■ **EXERCISE REQUIREMENTS**
Reproduce, exactly, the lines of the material below from the line containing "ROI Calculator" through the line containing "Assessment Tool", with both end lines included and nothing else.

■ **INFORMATION PROVIDED**

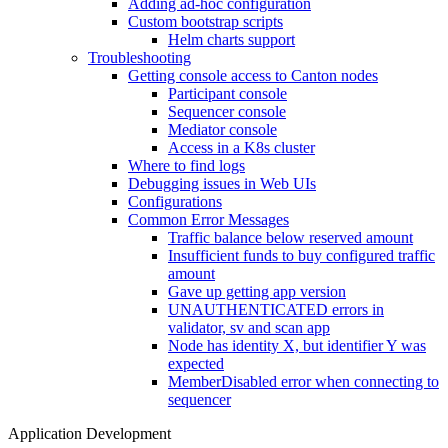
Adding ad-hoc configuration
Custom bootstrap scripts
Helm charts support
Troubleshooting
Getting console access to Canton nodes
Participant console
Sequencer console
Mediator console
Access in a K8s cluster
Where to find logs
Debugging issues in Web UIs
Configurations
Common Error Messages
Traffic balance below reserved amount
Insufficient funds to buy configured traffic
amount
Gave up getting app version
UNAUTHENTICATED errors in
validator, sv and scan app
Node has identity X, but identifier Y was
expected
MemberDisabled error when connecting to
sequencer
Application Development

---

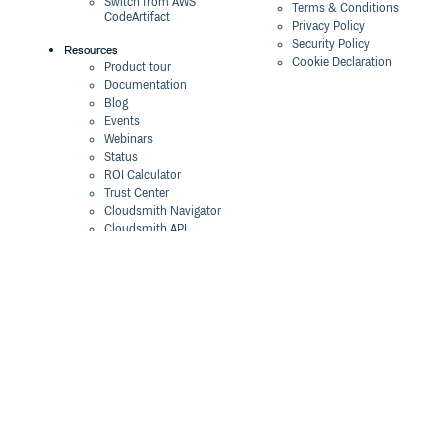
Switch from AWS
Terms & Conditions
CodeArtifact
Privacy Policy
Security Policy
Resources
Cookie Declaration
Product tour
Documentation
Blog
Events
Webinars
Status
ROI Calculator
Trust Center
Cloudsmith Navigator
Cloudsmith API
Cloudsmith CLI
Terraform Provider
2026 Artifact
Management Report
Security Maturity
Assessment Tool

---

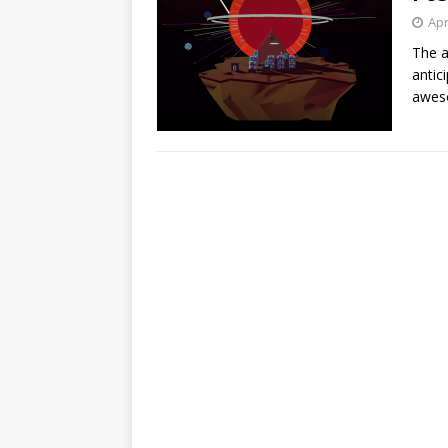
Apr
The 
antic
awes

■ **WRITTEN RESPONSE**
ROI Calculator
Trust Center
Cloudsmith Navigator
Cloudsmith API
Cloudsmith CLI
Terraform Provider
2026 Artifact
Management Report
Security Maturity
Assessment Tool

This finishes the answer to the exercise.